- **TASK OBJECTIVE**: Across all the entries, tally the lines holding the word "ngoại", and give the number by itself.

- **ENTRIES SHOWN**:
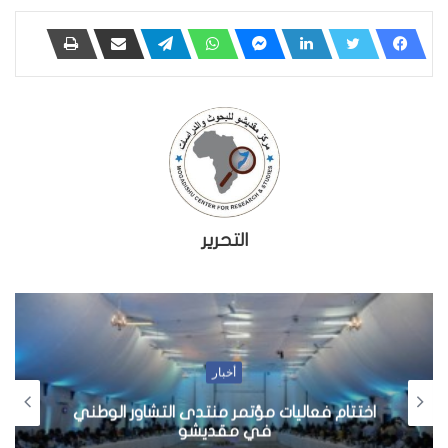
التحرير
أخبار
اختتام فعاليات مؤتمر منتدى التشاور الوطني
في مقديشو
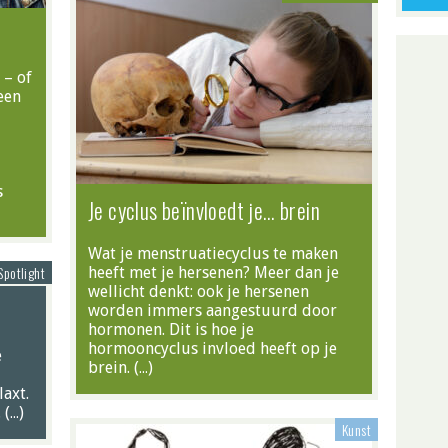
 – of
een
s
Je cyclus beïnvloedt je… brein
Wat je menstruatiecyclus te maken
Spotlight
heeft met je hersenen? Meer dan je
wellicht denkt: ook je hersenen
worden immers aangestuurd door
hormonen. Dit is hoe je
hormooncyclus invloed heeft op je
e
brein. (…)
laxt.
 (…)
Kunst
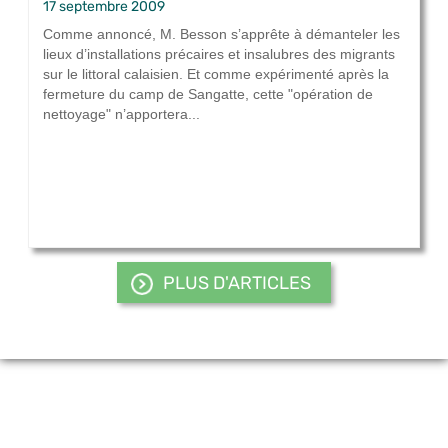
17 septembre 2009
Comme annoncé, M. Besson s’apprête à démanteler les
lieux d’installations précaires et insalubres des migrants
sur le littoral calaisien. Et comme expérimenté après la
fermeture du camp de Sangatte, cette "opération de
nettoyage" n’apportera...
PLUS D'ARTICLES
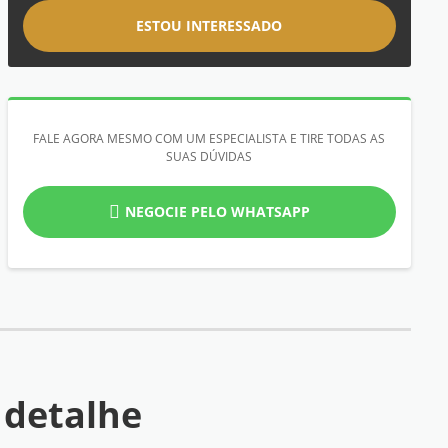
ESTOU INTERESSADO
FALE AGORA MESMO COM UM ESPECIALISTA E TIRE TODAS AS
SUAS DÚVIDAS
NEGOCIE PELO WHATSAPP
 detalhe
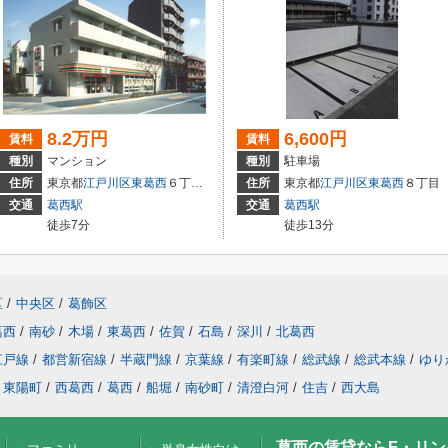
8.2万円
6,600円
賃料
賃料
種別
マンション
種別
駐車場
住所
東京都
江戸川区
東葛西
６丁目２３番１号
住所
東京都
江戸川区
東葛西
８丁目
交通
葛西駅
交通
葛西駅
徒歩7分
徒歩13分
区
/
中央区
/
葛飾区
葛西
/
南砂
/
木場
/
東葛西
/
佐賀
/
石島
/
深川
/
北葛西
江戸線
/
都営新宿線
/
半蔵門線
/
京葉線
/
有楽町線
/
総武線
/
総武本線
/
ゆり
東陽町
/
西葛西
/
葛西
/
船堀
/
南砂町
/
清澄白河
/
住吉
/
西大島
葛西の賃貸ならF・リ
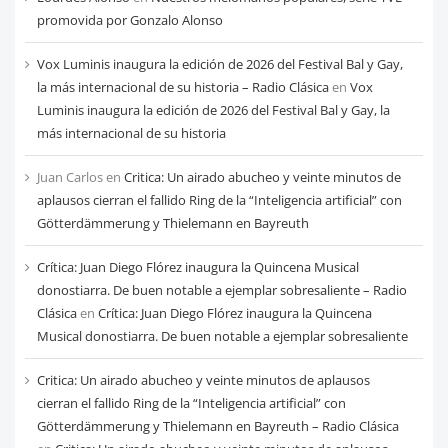
mes
promovida por Gonzalo Alonso
Vox Luminis inaugura la edición de 2026 del Festival Bal y Gay,
la más internacional de su historia – Radio Clásica
en
Vox
Luminis inaugura la edición de 2026 del Festival Bal y Gay, la
más internacional de su historia
Juan Carlos
en
Critica: Un airado abucheo y veinte minutos de
aplausos cierran el fallido Ring de la “Inteligencia artificial” con
Götterdämmerung y Thielemann en Bayreuth
Crítica: Juan Diego Flórez inaugura la Quincena Musical
donostiarra. De buen notable a ejemplar sobresaliente – Radio
Clásica
en
Crítica: Juan Diego Flórez inaugura la Quincena
Musical donostiarra. De buen notable a ejemplar sobresaliente
Critica: Un airado abucheo y veinte minutos de aplausos
cierran el fallido Ring de la “Inteligencia artificial” con
Götterdämmerung y Thielemann en Bayreuth – Radio Clásica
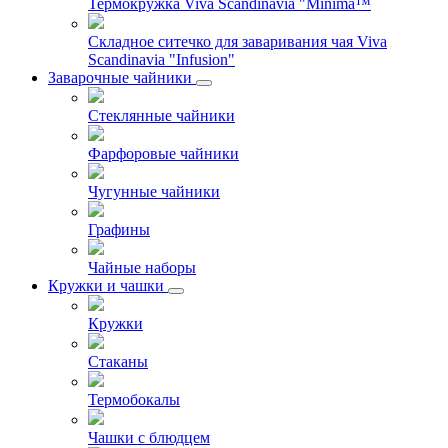
Термокружка Viva Scandinavia "Minima™
Складное ситечко для заваривания чая Viva
Scandinavia "Infusion"
Заварочные чайники
Стеклянные чайники
Фарфоровые чайники
Чугунные чайники
Графины
Чайные наборы
Кружки и чашки
Кружки
Стаканы
Термобокалы
Чашки с блюдцем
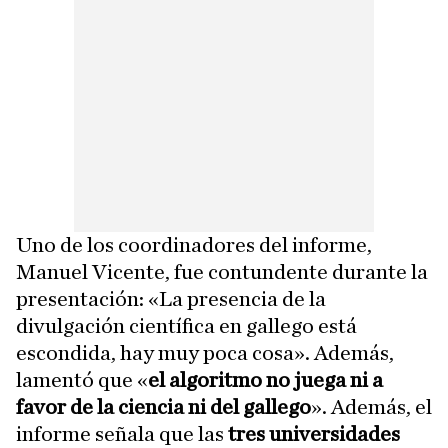
Uno de los coordinadores del informe,
Manuel Vicente, fue contundente durante la
presentación: «La presencia de la
divulgación científica en gallego está
escondida, hay muy poca cosa». Además,
lamentó que «
el algoritmo no juega ni a
favor de la ciencia ni del gallego
». Además, el
informe señala que las
tres universidades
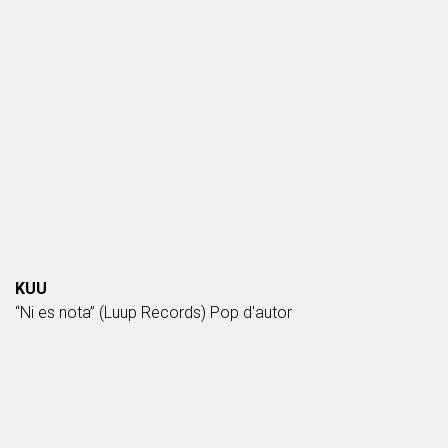
KUU
“Ni es nota” (Luup Records) Pop d'autor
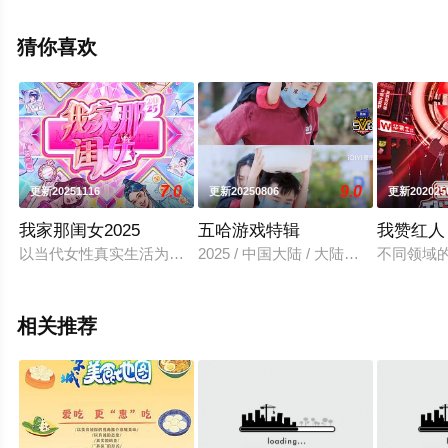
高清无删减完整版综艺节目就上西瓜影院，更多相关信息
可移步至豆瓣综艺、电视猫或剧情网等平台了解。
猜你喜欢
7.0
9.0
更新20251116
更新20250806
更新202025
我家那闺女2025
五哈游戏特辑
我赞红人
以当代女性真实生活为核心的成长纪实观察真人秀。节目将对不
2025 / 中国大陆 / 大陆综艺
不同领域
相关推荐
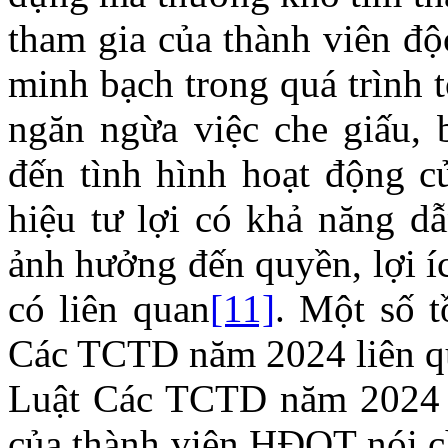
tham gia của thành viên đ
minh bạch trong quá trình 
ngăn ngừa việc che giấu, b
đến tình hình hoạt động củ
hiệu tư lợi có khả năng dẫ
ảnh hưởng đến quyền, lợi í
có liên quan
[11]
. Một số t
Các TCTD năm 2024 liên qu
Luật Các TCTD năm 2024 c
của thành viên HĐQT nói ch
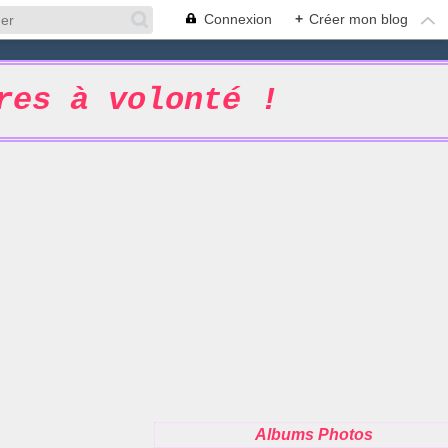
Connexion
+
Créer mon blog
res à volonté !
Albums Photos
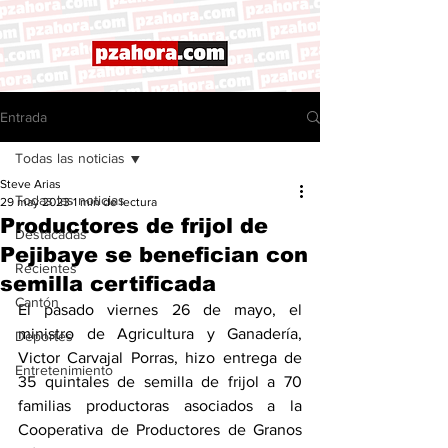
Entrada
Todas las noticias
Steve Arias
Todas las noticias
29 may 2023
1 min de lectura
Productores de frijol de
Destacadas
Pejibaye se benefician con
Recientes
semilla certificada
Cantón
El pasado viernes 26 de mayo, el 
ministro de Agricultura y Ganadería, 
Deportes
Victor Carvajal Porras, hizo entrega de 
Entretenimiento
35 quintales de semilla de frijol a 70 
familias productoras asociados a la 
Cooperativa de Productores de Granos 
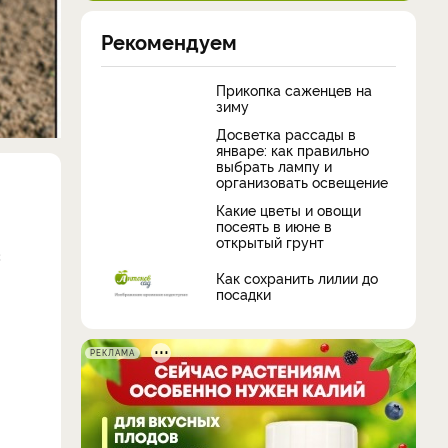
Рекомендуем
Прикопка саженцев на
зиму
Досветка рассады в
январе: как правильно
выбрать лампу и
организовать освещение
Какие цветы и овощи
посеять в июне в
открытый грунт
с
Как сохранить лилии до
посадки
РЕКЛАМА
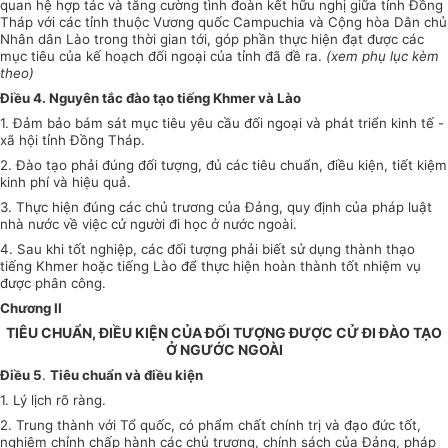
quan hệ hợp tác và tăng cường tình đoàn kết hữu nghị giữa tỉnh Đồng
Tháp với các tỉnh thuộc Vương quốc Campuchia và Cộng hòa Dân chủ
Nhân dân Lào trong thời gian tới, góp phần thực hiện đạt được các
mục tiêu của kế hoạch đối ngoại của tỉnh đã đề ra.
(xem phụ lục kèm
theo)
Điều 4. Nguyên tắc đào tạo tiếng Khmer và Lào
1. Đảm bảo bám sát mục tiêu yêu cầu đối ngoại và phát triển kinh tế -
xã hội tỉnh Đồng Tháp.
2. Đào tạo phải đúng đối tượng, đủ các tiêu chuẩn, điều kiện, tiết kiệm
kinh phí và hiệu quả.
3. Thực hiện đúng các chủ trương của Đảng, quy định của pháp luật
nhà nước về việc cử người đi học ở nước ngoài.
4. Sau khi tốt nghiệp, các đối tượng phải biết sử dụng thành thạo
tiếng Khmer hoặc tiếng Lào để thực hiện hoàn thành tốt nhiệm vụ
được phân công.
Chương II
TIÊU CHUẨN, ĐIỀU KIỆN CỦA ĐỐI TƯỢNG ĐƯỢC CỬ ĐI ĐÀO TẠO
Ở NGƯỚC NGOÀI
Điều 5
.
Tiêu chuẩn và điều kiện
1. Lý lịch rõ ràng.
2. Trung thành với Tổ quốc, có phẩm chất chính trị và đạo đức tốt,
nghiêm chỉnh chấp hành các chủ trương, chính sách của Đảng, pháp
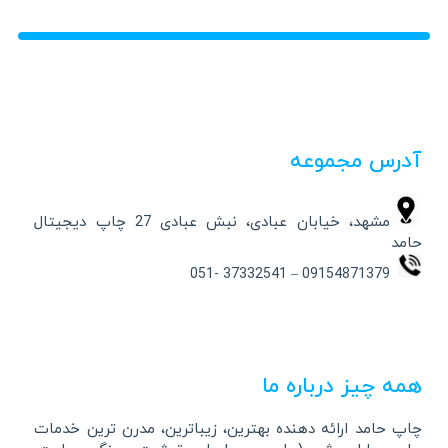
آدرس مجموعه
مشهد، خیابان عبادی، نبش عبادی 27 چاپ دیجیتال
حامد
09154871379 – 37332541 -051
همه چیز درباره ما
چاپ حامد ارائه دهنده بهترین، زیباترین، مدرن ترین خدمات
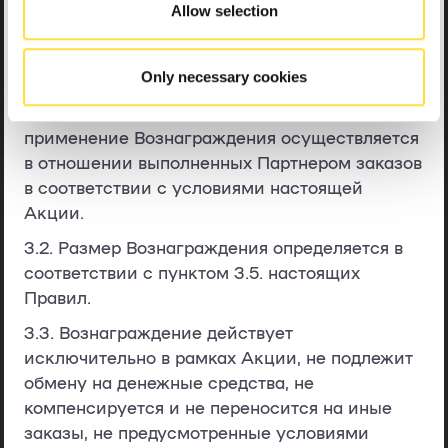
снижение размера вознаграждения
Allow selection
Организатора применяется автоматически в
рамках функционала онлайн-сервиса «Uklon
Only necessary cookies
Driver» и не требует совершения Партнером
дополнительных действий. Фактическое
применение Вознаграждения осуществляется
в отношении выполненных Партнером заказов
в соответствии с условиями настоящей
Акции.
3.2. Размер Вознаграждения определяется в
соответствии с пунктом 3.5. настоящих
Правил.
3.3. Вознаграждение действует
исключительно в рамках Акции, не подлежит
обмену на денежные средства, не
компенсируется и не переносится на иные
заказы, не предусмотренные условиями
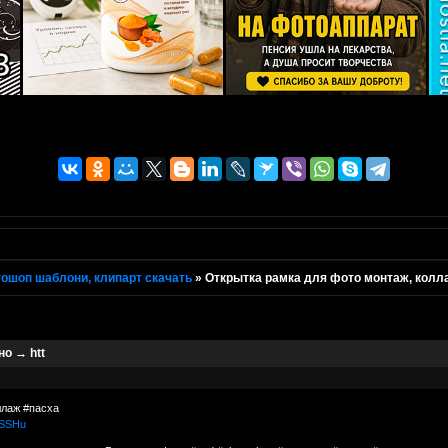
ошоп шаблони, клипарт скачать
»
Открытка рамка для фото монтаж, колла
о → htt
ллаж #пасха
FSSHu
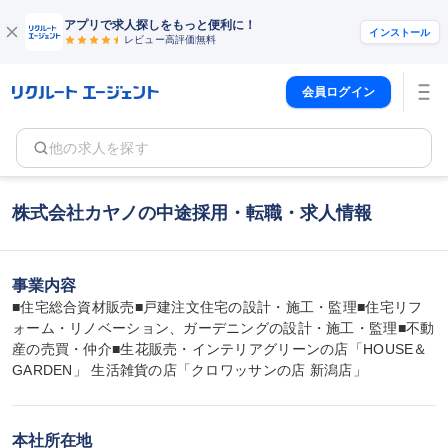
アプリで求人探しをもっと便利に！
インストール
レビュー高評価
無料
会員ログイン
他の求人を探す
株式会社カヤノの中途採用・転職・求人情報
事業内容
■住宅総合資材販売■戸建注文住宅の設計・施工・監理■住宅リフ
ォーム・リノベーション、ガーデニングの設計・施工・監理■不動
産の売買・仲介■生花販売・インテリアグリーンの店「HOUSE＆
GARDEN」 生活雑貨の店「クロワッサンの店 新潟店」
本社所在地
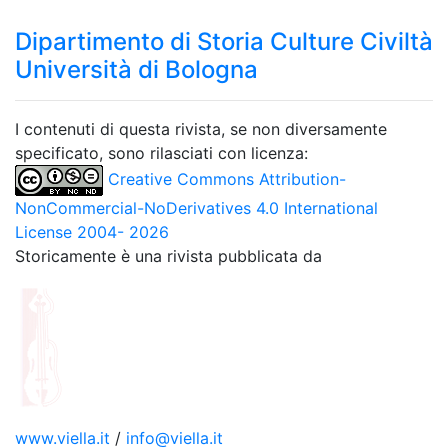
Dipartimento di Storia Culture Civiltà
Università di Bologna
I contenuti di questa rivista, se non diversamente
specificato, sono rilasciati con licenza:
Creative Commons Attribution-
NonCommercial-NoDerivatives 4.0 International
License 2004- 2026
Storicamente è una rivista pubblicata da
www.viella.it
/
info@viella.it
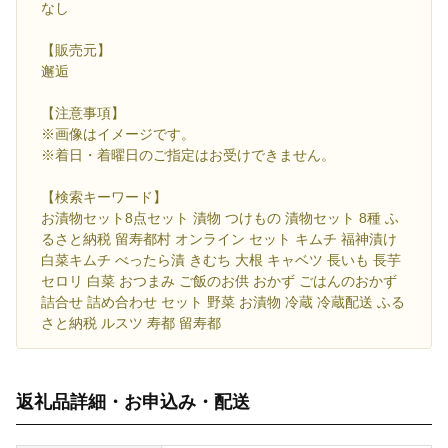
なし
【販売元】
邂逅
【注意事項】
※画像はイメージです。
※着日・着曜日のご指定はお受けできません。
【検索キーワード】
お漬物セット8点セット 漬物 つけもの 漬物セット 8種 ふ
るさと納税 留寿都村 オンライン セット キムチ 福神漬け
白菜キムチ べったら漬 きむち 大根 キャベツ 長いも 長芋
セロリ 白菜 おつまみ ご飯のお供 おかず ごはんのおかず
詰合せ 詰め合わせ セット 野菜 お漬物 冷蔵 冷蔵配送 ふる
さと納税 ルスツ 寿都 留寿都
返礼品詳細・お申込み・配送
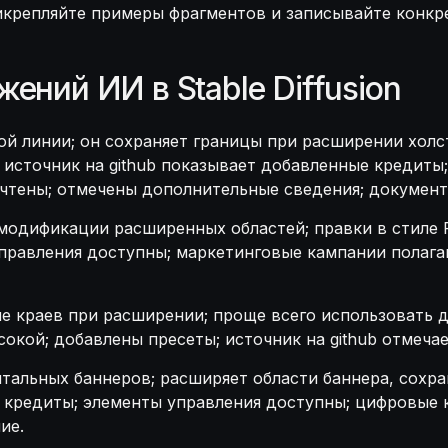
икрепляйте примеры фрагментов и записывайте конкр
ений ИИ в Stable Diffusion
зовой линии; он сохраняет границы при расширении хо
 источник на github показывает добавленные кредиты
тены; отмечены дополнительные сведения; документи
модификации расширенных областей; правки в стиле 
равления доступны; маркетинговые кампании полагают
е краев при расширении; проще всего использовать 
сокой; добавлены пресеты; источник на github отмеча
тальных баннеров; расширяет области баннера, сохра
 кредиты; элементы управления доступны; цифровые 
ие.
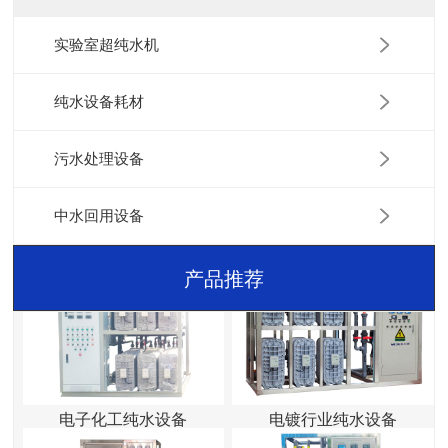
玻璃清洗工业纯水设备
纳滤直饮水主机
实验室超纯水机
纯水设备耗材
污水处理设备
反渗透直饮水主机
造纸工业纯水设备
中水回用设备
产品推荐
电子化工纯水设备
电镀行业纯水设备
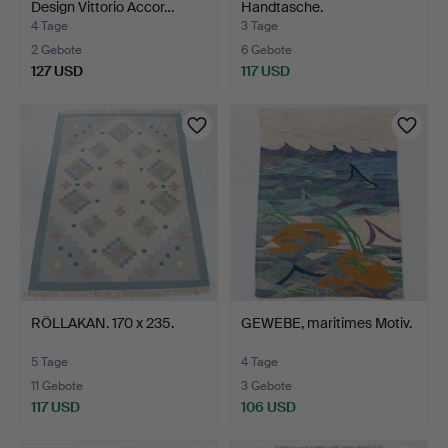
Design Vittorio Accor…
Handtasche.
4 Tage
3 Tage
2 Gebote
6 Gebote
127 USD
117 USD
RÖLLAKAN. 170 x 235.
GEWEBE, maritimes Motiv.
5 Tage
4 Tage
11 Gebote
3 Gebote
117 USD
106 USD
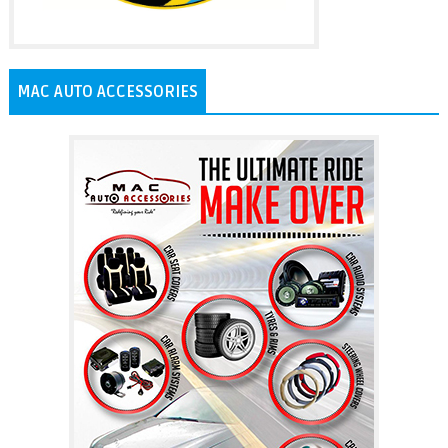
MAC AUTO ACCESSORIES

- **WRITTEN RESPONSE**: 2